**Exercise:** Report every line below that holds the word "nicht".

[[ Recorded information, beginning ]]

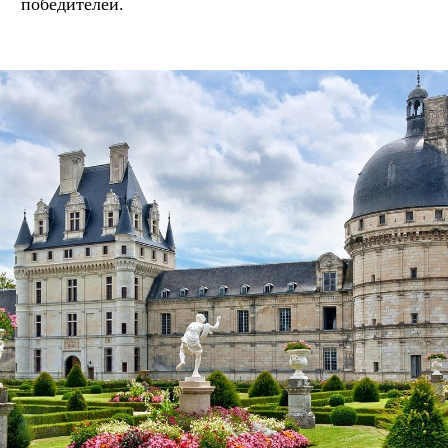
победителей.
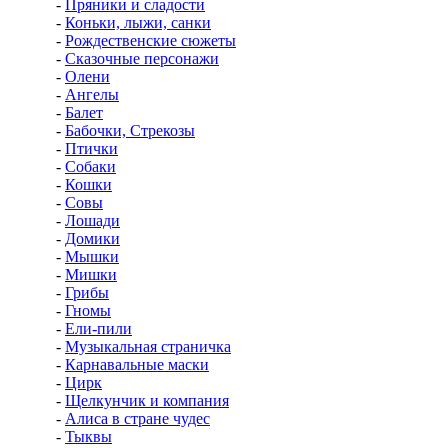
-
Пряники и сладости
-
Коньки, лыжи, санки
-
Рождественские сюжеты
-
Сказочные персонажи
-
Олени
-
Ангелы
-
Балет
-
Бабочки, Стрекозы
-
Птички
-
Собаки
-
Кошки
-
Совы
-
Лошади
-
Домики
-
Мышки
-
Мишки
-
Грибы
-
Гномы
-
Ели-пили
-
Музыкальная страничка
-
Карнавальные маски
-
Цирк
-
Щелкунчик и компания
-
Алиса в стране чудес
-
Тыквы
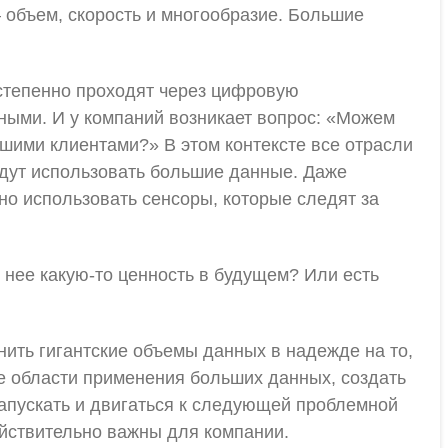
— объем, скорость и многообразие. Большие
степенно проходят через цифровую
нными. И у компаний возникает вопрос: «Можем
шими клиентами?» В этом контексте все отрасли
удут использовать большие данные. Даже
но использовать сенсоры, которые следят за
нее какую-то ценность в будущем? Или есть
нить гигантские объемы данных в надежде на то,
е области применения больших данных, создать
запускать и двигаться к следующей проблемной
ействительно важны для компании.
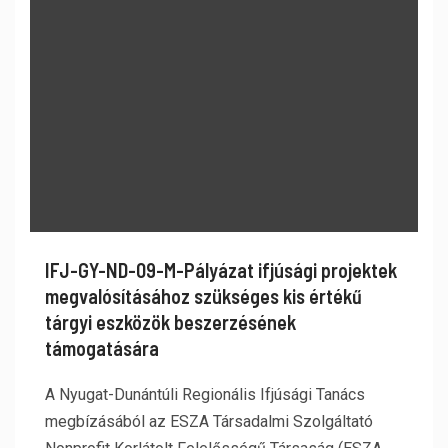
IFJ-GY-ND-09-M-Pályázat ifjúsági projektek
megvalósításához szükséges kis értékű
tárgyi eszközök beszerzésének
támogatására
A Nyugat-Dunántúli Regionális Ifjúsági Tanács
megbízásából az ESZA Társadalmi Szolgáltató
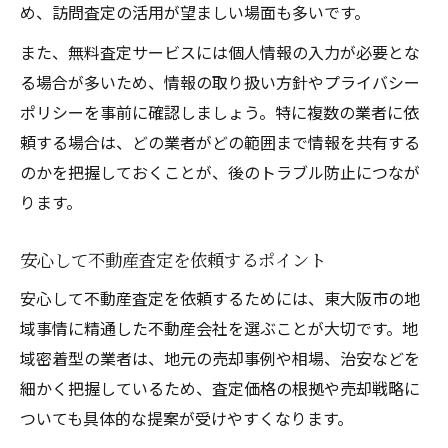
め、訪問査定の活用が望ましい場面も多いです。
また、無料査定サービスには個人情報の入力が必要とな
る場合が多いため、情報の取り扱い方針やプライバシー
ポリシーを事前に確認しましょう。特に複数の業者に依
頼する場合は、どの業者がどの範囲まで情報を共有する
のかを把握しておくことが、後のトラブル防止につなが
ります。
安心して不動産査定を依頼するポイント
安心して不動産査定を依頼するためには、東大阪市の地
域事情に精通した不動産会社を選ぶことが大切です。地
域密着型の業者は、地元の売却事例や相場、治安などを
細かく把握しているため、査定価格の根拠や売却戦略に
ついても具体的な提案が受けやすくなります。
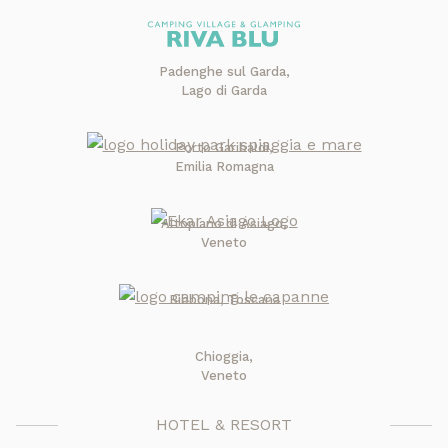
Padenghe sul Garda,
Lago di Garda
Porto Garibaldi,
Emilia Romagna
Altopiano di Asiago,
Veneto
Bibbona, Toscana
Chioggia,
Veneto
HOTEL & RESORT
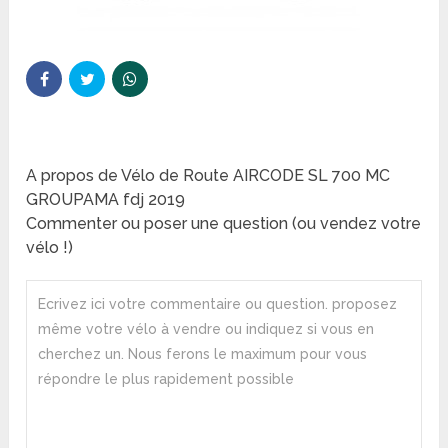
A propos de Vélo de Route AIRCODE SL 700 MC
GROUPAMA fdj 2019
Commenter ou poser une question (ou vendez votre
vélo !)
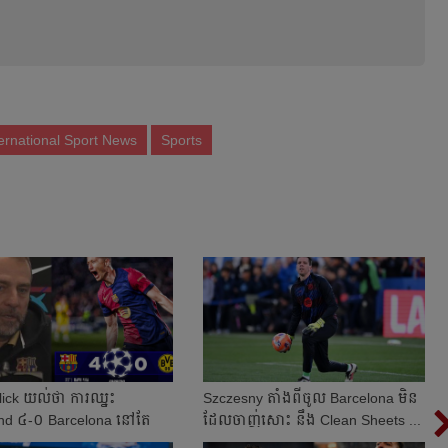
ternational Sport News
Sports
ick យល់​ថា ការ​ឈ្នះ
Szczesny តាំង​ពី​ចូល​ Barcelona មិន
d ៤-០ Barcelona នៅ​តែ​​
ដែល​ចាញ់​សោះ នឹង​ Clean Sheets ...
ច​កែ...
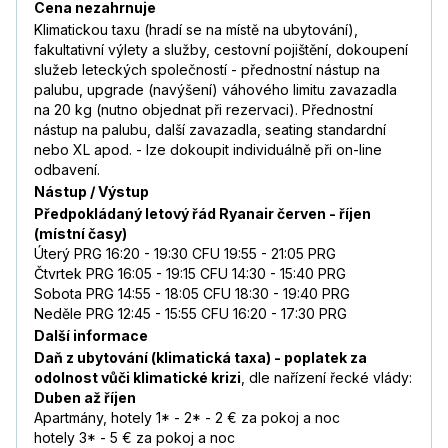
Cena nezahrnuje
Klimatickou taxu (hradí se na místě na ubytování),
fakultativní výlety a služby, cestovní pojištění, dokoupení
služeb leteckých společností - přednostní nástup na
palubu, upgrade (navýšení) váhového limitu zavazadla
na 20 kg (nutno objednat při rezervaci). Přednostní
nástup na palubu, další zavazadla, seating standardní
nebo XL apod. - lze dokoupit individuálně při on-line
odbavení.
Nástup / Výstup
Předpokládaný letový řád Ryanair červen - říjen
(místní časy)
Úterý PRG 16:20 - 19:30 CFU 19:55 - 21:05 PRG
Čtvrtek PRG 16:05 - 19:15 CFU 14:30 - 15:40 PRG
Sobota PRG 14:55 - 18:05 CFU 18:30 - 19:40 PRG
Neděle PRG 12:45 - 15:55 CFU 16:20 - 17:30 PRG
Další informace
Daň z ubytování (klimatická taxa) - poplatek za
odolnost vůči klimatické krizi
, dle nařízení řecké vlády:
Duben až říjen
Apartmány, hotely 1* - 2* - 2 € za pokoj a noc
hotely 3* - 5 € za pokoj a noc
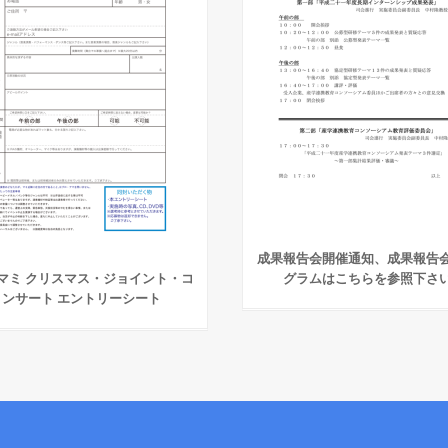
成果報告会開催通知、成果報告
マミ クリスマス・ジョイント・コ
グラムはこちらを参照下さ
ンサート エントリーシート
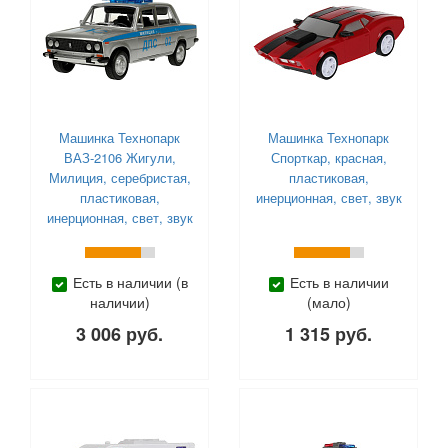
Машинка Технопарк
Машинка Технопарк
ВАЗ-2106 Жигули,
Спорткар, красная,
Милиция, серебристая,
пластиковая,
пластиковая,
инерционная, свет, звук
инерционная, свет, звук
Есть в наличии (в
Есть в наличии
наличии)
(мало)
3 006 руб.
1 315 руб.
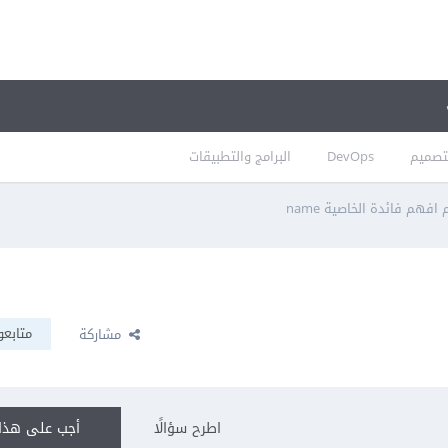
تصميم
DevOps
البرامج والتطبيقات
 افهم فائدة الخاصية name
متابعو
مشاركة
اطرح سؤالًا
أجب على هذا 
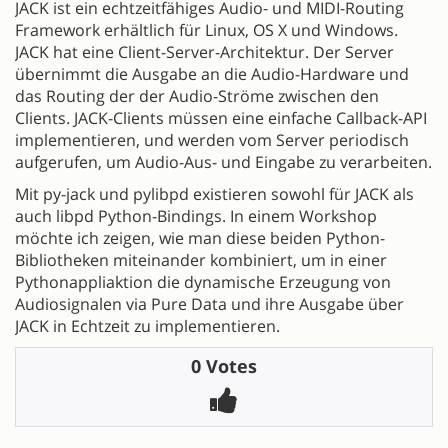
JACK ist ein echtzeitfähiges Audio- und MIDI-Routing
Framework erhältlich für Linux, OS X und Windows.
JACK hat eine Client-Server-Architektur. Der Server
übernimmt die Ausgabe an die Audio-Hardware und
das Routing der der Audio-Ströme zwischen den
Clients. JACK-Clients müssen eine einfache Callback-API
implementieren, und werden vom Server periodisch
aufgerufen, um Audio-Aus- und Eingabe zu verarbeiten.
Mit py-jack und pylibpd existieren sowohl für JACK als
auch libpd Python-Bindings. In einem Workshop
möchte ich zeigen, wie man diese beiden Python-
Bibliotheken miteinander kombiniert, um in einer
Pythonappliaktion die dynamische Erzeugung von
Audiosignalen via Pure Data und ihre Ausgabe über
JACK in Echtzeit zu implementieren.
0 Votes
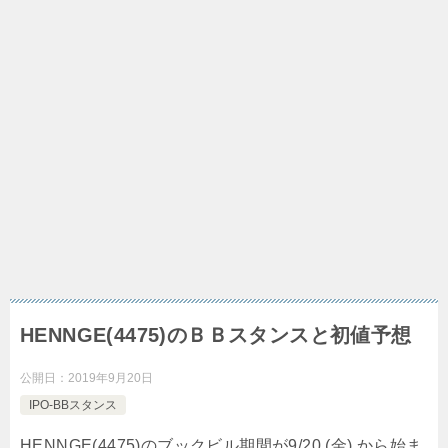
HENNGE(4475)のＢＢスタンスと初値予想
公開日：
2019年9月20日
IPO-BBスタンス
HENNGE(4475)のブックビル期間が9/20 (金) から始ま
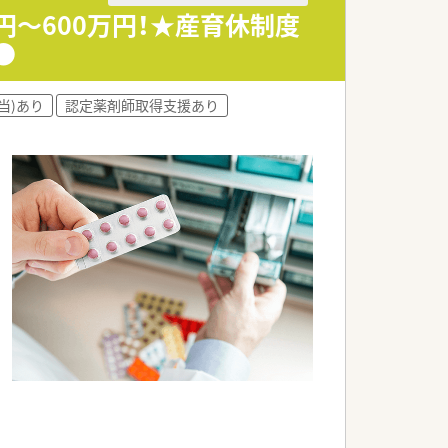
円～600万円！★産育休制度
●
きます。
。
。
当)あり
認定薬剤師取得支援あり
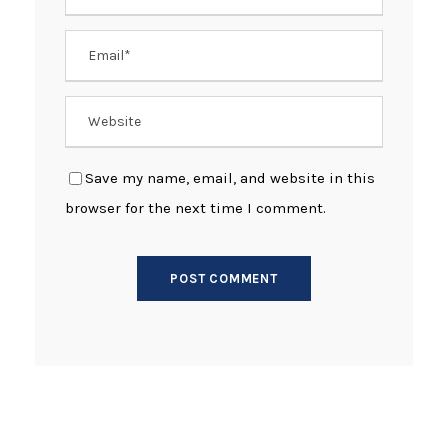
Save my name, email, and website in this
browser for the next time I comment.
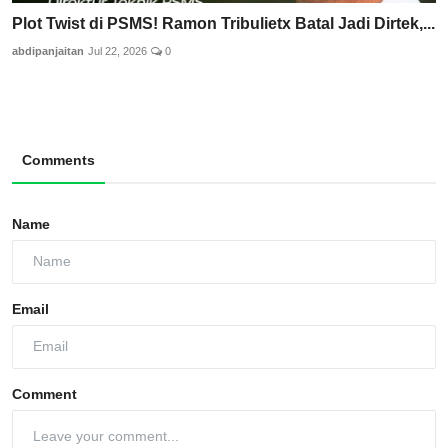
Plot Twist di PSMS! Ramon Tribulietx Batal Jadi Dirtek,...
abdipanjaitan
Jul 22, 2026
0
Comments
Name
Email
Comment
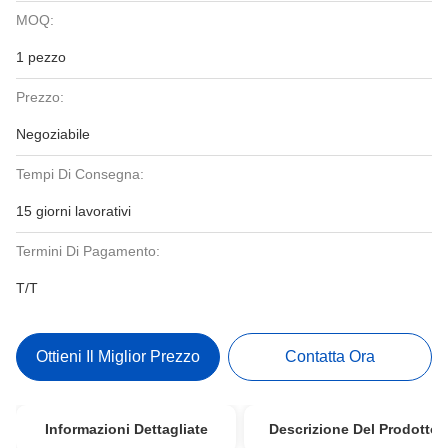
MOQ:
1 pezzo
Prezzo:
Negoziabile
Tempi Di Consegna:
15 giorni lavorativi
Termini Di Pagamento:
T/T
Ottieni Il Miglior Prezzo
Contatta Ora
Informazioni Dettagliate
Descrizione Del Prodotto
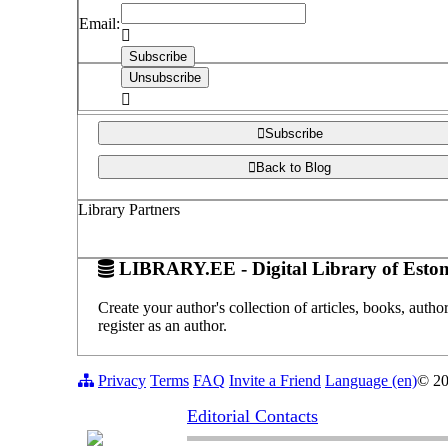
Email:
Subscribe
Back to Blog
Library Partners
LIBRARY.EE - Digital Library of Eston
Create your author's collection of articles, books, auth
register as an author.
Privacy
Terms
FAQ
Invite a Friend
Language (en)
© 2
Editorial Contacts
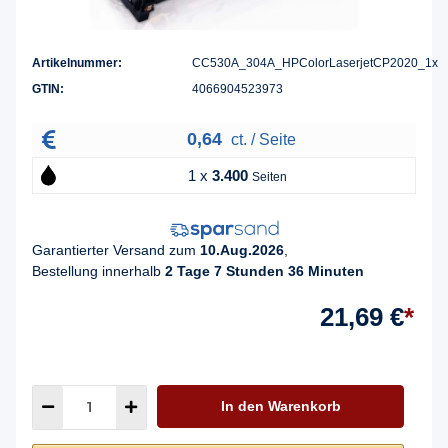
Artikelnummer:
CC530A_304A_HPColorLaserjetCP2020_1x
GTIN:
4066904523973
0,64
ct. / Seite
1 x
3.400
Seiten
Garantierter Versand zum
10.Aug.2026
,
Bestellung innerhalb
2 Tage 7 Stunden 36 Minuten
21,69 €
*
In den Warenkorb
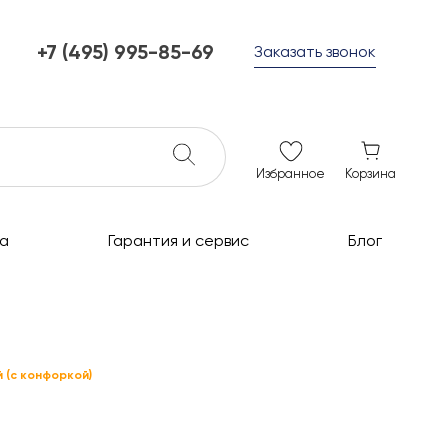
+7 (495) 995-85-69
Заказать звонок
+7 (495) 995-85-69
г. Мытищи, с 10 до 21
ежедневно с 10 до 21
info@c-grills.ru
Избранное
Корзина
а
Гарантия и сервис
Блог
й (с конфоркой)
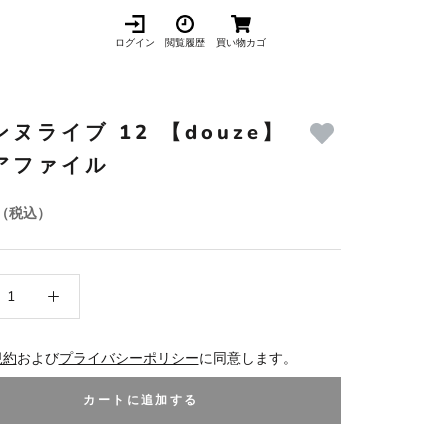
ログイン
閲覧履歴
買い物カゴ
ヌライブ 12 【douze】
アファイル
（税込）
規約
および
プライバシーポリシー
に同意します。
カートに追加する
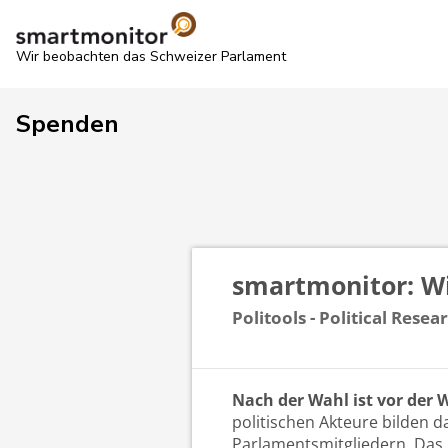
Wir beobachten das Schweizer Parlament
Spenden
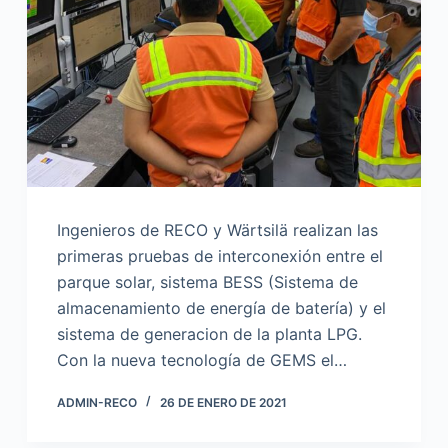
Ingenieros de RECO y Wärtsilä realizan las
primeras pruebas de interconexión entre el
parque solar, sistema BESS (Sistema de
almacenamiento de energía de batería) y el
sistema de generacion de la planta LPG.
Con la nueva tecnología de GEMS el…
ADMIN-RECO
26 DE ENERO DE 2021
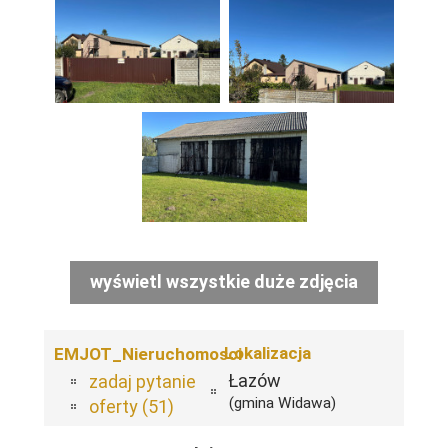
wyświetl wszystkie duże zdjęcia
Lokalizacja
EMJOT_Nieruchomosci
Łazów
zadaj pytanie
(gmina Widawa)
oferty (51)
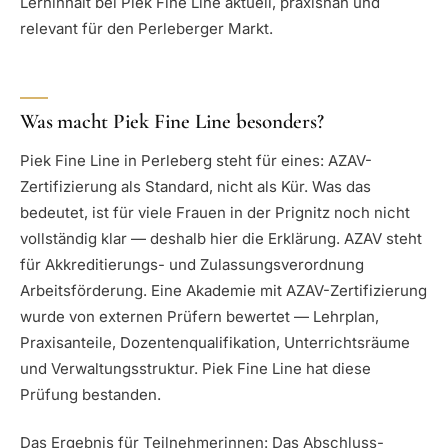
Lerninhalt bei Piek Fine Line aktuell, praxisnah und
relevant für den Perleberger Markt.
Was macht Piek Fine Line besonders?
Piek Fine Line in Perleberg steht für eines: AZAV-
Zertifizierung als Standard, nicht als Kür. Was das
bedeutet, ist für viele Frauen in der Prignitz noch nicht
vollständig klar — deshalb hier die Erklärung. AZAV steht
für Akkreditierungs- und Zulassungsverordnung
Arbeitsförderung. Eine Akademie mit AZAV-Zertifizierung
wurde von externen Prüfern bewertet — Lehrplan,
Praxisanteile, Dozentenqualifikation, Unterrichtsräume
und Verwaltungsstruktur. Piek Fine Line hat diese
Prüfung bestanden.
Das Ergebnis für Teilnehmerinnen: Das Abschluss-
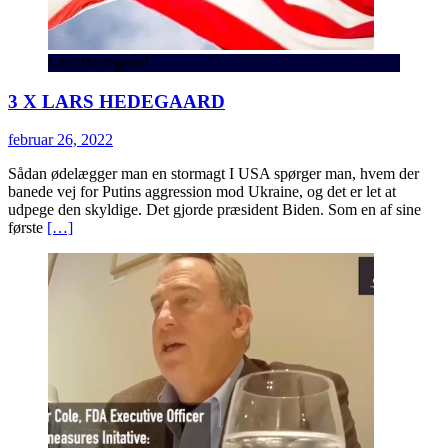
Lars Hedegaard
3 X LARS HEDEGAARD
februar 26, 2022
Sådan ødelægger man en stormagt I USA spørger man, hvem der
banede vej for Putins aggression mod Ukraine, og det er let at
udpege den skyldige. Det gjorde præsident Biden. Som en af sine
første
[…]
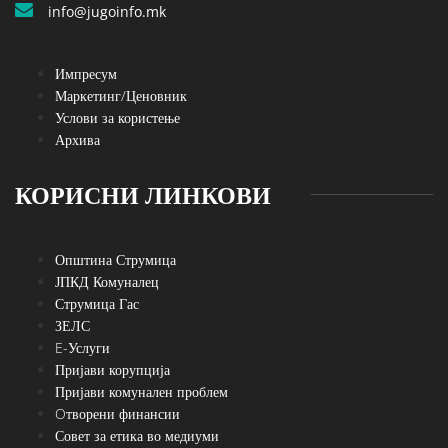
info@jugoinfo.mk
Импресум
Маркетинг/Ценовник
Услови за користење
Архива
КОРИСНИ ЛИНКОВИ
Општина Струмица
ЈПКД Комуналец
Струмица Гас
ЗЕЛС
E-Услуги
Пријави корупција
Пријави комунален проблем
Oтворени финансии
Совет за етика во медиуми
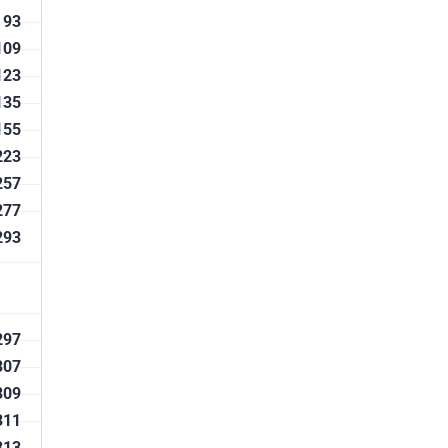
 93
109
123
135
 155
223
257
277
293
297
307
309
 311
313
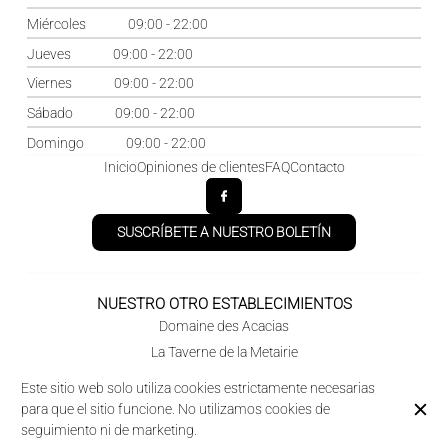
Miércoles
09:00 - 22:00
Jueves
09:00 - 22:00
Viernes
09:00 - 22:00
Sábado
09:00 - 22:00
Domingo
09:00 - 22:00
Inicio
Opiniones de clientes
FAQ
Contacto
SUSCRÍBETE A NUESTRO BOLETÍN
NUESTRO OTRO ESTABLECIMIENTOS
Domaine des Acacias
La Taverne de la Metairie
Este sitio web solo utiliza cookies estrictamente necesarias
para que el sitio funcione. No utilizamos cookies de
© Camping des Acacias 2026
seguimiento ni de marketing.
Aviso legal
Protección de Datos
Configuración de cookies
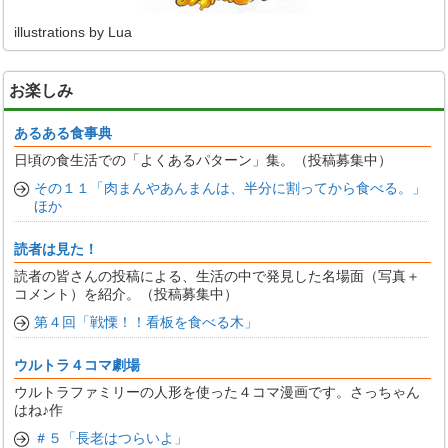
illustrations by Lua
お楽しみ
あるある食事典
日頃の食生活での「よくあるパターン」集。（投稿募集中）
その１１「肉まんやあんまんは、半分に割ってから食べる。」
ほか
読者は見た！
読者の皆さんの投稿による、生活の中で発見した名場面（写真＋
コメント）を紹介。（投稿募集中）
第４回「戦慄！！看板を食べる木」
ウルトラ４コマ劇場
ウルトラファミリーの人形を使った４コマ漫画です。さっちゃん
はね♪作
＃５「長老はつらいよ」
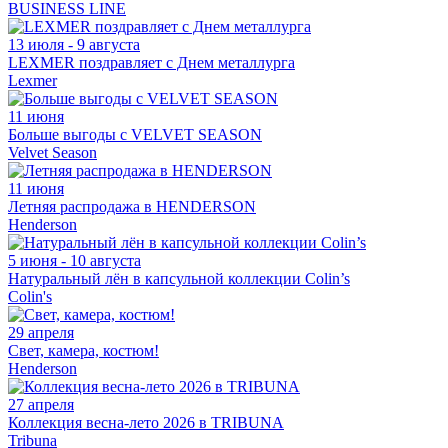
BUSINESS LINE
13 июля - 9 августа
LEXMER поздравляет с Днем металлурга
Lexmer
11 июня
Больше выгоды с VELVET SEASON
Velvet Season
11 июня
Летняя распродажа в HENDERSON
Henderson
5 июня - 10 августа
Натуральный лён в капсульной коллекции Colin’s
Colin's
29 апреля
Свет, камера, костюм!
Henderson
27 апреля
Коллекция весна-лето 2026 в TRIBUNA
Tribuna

[[ Recorded information, end ]]

**Completed exercise:**
Zertifizierung als Standard, nicht als Kür. Was das
bedeutet, ist für viele Frauen in der Prignitz noch nicht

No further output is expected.